**Page images and extracted text**:

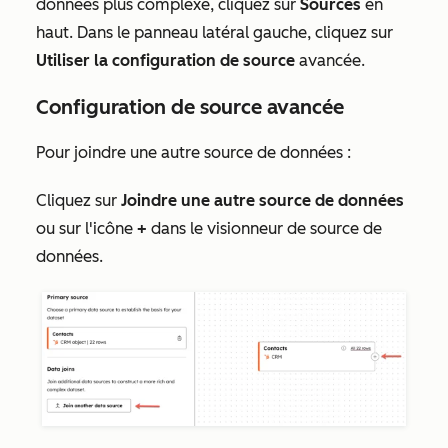
données plus complexe, cliquez sur
Sources
en
haut. Dans le panneau latéral gauche, cliquez sur
Utiliser la configuration de source
avancée.
Configuration de source avancée
Pour joindre une autre source de données :
Cliquez sur
Joindre une autre source de données
ou sur l'icône
+
dans le visionneur de source de
données.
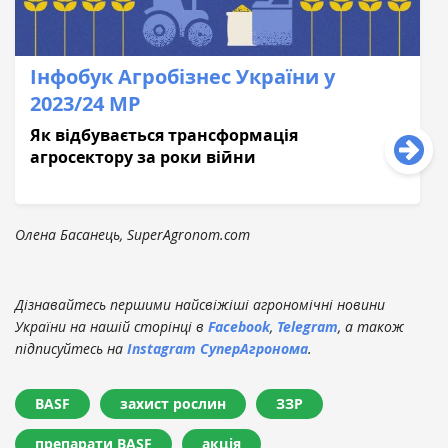
Інфобук Агробізнес України у
2023/24 МР
Як відбувається трансформація
агросектору за роки війни
Олена Басанець, SuperAgronom.com
Дізнавайтесь першими найсвіжіші агрономічні новини
України на нашій сторінці в
Facebook
,
Telegram
, а також
підписуйтесь на
Instagram СуперАгронома
.
BASF
захист рослин
ЗЗР
препарати BASF
акція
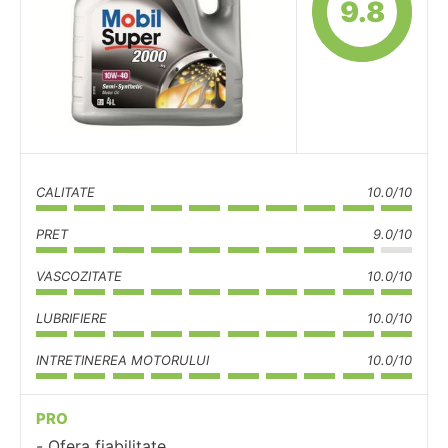
9.8
CALITATE
10.0/10
PRET
9.0/10
VASCOZITATE
10.0/10
LUBRIFIERE
10.0/10
INTRETINEREA MOTORULUI
10.0/10
PRO
Ofera fiabilitate.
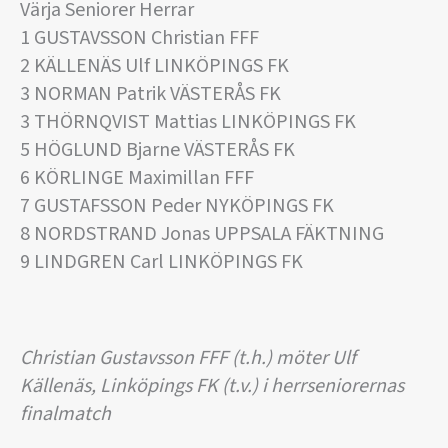
Värja Seniorer Herrar
1 GUSTAVSSON Christian FFF
2 KÄLLENÄS Ulf LINKÖPINGS FK
3 NORMAN Patrik VÄSTERÅS FK
3 THÖRNQVIST Mattias LINKÖPINGS FK
5 HÖGLUND Bjarne VÄSTERÅS FK
6 KÖRLINGE Maximillan FFF
7 GUSTAFSSON Peder NYKÖPINGS FK
8 NORDSTRAND Jonas UPPSALA FÄKTNING
9 LINDGREN Carl LINKÖPINGS FK
Christian Gustavsson FFF (t.h.) möter Ulf
Källenäs, Linköpings FK (t.v.) i herrseniorernas
finalmatch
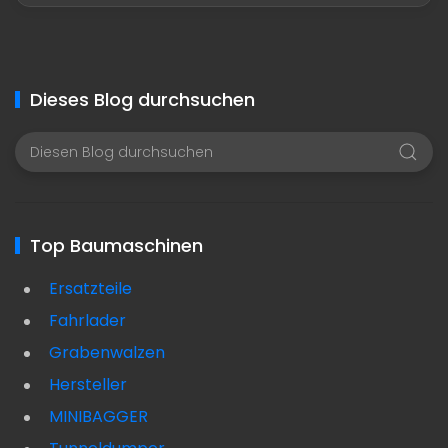
Dieses Blog durchsuchen
Top Baumaschinen
Ersatzteile
Fahrlader
Grabenwalzen
Hersteller
MINIBAGGER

**Assignment**: Wherever a line above contains the string "України", copy that line.

**Your solution**:
Інфобук Агробізнес України у
України на нашій сторінці в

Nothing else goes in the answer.